I leghisti non sono razzisti, né xenofobi. Il segretario federale Matteo Salvini e quello del Carroccio ligure Edoardo Rixi, per le prossime elezioni amministrative di Savona, hanno scelto di inserire in lista candidati di origini straniere e due italiani meridionali.

Si tratta di Majdoub Najoua (detta Silvia) 54enne tunisina, Ouardaou Ahmed, 51enne marocchino, Spivak Yulija Rettura, 27enne ucraina, Allegra Giovanni (detto Gianni) 50enne siciliano, Todaro Carmelo, 55enne calabrese.

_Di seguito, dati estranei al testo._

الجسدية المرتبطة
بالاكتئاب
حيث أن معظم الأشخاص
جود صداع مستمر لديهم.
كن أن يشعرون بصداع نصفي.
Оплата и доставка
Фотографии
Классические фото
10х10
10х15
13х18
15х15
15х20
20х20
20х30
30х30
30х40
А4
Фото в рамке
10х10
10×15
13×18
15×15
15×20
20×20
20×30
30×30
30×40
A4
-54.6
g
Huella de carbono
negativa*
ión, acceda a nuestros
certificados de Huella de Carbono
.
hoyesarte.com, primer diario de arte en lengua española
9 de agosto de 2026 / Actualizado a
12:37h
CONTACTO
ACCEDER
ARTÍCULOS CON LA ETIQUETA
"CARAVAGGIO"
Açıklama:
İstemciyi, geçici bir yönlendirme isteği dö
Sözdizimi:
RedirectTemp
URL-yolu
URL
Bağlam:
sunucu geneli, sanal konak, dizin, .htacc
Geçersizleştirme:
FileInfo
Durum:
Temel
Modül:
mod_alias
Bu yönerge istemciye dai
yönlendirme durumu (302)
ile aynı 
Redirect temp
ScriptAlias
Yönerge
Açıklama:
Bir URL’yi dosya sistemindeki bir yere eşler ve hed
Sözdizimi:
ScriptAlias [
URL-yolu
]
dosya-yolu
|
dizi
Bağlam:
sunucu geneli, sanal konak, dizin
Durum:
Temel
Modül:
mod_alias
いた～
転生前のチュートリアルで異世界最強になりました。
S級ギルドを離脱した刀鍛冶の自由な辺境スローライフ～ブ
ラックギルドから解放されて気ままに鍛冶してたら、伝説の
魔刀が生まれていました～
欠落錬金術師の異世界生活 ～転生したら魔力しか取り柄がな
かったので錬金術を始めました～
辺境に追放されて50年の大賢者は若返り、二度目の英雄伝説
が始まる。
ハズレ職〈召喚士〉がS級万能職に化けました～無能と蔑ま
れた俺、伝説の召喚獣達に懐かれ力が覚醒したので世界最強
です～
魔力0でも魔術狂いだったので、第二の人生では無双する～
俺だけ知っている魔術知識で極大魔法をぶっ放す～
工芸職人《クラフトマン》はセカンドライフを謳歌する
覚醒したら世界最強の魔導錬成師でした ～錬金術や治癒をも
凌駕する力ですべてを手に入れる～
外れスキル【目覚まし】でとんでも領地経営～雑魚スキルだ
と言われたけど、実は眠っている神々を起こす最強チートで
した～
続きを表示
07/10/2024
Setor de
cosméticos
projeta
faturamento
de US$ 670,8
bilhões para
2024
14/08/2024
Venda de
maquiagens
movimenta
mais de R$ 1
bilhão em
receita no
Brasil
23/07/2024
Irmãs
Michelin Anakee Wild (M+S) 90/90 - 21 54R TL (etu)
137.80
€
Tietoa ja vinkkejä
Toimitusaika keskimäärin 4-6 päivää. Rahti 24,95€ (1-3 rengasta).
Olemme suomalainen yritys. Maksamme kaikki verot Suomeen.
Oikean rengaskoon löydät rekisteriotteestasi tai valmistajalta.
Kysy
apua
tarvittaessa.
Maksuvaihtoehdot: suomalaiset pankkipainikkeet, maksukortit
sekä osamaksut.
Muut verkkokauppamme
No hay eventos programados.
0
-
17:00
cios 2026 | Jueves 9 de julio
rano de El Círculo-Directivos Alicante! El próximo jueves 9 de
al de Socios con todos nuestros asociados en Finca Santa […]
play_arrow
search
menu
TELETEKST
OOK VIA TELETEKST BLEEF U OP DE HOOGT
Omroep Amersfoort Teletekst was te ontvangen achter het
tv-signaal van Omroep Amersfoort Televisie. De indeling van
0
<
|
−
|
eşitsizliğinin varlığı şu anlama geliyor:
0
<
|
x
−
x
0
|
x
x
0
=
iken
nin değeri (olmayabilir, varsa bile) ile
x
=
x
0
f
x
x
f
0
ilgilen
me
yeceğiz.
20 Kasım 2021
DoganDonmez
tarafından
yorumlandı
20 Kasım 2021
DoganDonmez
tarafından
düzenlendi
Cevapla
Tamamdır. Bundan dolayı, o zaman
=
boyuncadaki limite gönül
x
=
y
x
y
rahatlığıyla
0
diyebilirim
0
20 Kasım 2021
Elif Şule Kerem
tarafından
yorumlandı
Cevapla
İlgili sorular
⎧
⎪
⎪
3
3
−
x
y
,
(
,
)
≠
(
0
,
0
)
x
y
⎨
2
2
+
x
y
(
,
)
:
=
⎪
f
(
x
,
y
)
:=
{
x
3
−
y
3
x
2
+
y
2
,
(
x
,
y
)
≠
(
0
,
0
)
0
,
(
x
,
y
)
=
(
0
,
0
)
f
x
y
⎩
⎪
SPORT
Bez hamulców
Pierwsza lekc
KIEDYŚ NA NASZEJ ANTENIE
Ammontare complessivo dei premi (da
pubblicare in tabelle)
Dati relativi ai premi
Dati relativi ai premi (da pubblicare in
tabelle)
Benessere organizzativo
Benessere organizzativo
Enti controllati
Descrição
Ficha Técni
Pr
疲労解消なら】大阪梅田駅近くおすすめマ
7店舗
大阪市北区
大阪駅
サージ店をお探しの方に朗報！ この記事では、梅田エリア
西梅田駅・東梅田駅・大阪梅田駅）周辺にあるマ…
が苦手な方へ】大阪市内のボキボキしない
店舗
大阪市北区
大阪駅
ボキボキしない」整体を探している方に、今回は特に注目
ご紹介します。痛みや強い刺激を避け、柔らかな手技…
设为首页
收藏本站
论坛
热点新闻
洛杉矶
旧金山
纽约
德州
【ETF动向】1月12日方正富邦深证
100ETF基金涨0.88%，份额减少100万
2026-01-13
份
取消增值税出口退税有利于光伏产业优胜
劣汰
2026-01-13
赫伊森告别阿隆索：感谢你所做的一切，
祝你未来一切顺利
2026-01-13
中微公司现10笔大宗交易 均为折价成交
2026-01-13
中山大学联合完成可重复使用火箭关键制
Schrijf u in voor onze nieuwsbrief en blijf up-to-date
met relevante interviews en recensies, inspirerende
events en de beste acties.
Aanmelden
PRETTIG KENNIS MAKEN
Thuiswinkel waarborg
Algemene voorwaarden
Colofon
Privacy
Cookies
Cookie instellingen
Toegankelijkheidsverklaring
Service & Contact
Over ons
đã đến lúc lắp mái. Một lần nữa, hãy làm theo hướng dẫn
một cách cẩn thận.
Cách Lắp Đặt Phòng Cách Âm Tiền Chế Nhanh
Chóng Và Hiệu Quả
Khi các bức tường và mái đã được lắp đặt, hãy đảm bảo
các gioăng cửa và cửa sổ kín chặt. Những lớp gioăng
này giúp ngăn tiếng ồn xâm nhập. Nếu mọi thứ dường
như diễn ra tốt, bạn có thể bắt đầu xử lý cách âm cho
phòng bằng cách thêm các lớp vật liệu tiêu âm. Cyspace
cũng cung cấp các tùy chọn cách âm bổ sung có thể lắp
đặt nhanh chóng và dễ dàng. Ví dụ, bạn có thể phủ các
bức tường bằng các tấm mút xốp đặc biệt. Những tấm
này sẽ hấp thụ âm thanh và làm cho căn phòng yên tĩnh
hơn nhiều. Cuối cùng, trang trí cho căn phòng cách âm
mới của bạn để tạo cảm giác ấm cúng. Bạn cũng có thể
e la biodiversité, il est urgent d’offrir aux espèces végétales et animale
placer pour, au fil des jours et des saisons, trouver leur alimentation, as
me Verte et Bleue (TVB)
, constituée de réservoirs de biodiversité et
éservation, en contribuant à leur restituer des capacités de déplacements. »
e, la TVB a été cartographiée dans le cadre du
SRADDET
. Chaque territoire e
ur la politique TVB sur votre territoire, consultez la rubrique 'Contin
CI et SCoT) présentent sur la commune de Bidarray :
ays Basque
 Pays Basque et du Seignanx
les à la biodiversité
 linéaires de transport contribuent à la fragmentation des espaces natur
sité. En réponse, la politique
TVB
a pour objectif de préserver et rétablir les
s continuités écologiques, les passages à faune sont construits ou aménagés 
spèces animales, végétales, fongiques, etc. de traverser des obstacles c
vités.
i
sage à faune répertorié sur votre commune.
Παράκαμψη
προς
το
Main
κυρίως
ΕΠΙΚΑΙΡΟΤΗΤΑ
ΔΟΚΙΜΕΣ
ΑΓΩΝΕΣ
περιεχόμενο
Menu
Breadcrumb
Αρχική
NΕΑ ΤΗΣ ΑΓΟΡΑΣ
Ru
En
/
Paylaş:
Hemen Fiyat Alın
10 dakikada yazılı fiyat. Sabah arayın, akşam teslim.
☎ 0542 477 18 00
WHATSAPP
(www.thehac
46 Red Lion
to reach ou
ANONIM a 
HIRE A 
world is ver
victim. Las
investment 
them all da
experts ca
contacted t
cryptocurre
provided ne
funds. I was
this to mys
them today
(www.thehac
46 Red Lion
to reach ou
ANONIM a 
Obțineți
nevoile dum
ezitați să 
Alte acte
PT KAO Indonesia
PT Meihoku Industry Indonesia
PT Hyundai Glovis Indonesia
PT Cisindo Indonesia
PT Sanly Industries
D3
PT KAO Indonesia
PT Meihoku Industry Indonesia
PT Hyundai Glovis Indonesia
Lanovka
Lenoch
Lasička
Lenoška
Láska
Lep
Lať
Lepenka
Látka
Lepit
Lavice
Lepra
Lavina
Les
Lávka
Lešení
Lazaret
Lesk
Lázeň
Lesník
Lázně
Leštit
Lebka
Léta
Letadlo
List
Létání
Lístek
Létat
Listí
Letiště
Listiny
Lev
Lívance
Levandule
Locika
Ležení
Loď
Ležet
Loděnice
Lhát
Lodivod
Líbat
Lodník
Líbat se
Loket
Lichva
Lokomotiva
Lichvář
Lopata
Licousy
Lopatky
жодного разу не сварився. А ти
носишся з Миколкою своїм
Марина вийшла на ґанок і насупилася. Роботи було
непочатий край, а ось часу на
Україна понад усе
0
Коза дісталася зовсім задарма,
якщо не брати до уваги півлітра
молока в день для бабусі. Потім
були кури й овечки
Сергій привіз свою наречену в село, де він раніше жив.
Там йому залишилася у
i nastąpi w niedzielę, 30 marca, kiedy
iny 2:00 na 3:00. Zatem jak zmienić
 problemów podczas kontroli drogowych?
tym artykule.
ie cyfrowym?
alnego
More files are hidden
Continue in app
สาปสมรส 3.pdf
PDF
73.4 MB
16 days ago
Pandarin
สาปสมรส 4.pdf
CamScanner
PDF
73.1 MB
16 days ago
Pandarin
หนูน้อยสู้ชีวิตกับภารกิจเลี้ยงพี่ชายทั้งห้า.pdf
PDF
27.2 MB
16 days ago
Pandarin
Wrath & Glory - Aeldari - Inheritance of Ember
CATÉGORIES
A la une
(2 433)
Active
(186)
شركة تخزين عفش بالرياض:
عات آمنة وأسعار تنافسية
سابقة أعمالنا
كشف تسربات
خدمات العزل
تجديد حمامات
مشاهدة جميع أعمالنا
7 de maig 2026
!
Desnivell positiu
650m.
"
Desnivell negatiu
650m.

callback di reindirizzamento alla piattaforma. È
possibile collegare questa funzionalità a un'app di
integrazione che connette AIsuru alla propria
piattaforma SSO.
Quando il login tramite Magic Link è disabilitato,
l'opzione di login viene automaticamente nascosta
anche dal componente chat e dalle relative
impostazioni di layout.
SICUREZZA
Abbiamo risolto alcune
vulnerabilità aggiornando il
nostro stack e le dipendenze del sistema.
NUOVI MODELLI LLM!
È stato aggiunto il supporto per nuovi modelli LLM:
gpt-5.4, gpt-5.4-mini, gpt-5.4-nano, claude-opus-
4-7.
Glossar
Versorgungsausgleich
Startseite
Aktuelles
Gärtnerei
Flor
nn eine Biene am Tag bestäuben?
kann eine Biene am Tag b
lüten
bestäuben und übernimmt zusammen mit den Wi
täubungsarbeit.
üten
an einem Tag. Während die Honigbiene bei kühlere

A parte l’offensivo e demenziale accostamento tra ‘meridionali’ e immigrati, pensare di difendere l’identità candidando chi la nega con la propria presenza – addirittura due islamici nordafricani – è oltre il limite dell’umana comprensione.

Ma del resto, chi ha nominato un nigeriano ‘integrato’ responsabile immigrazione per il proprio movimento, non ha ben chiaro cosa sia l’identità e come la si difende. Per quanto la persona in sé possa essere rispettabile: è come candidare un cacciatore nel partito dei vegani.

In questo la Lega mostra una subalternità culturale pericolosa alla sostituzione etnica voluta dal PD. L’immigrazione non è una minaccia solo sul piano ‘securitario’, lo è, prima di tutto, su quello demografico.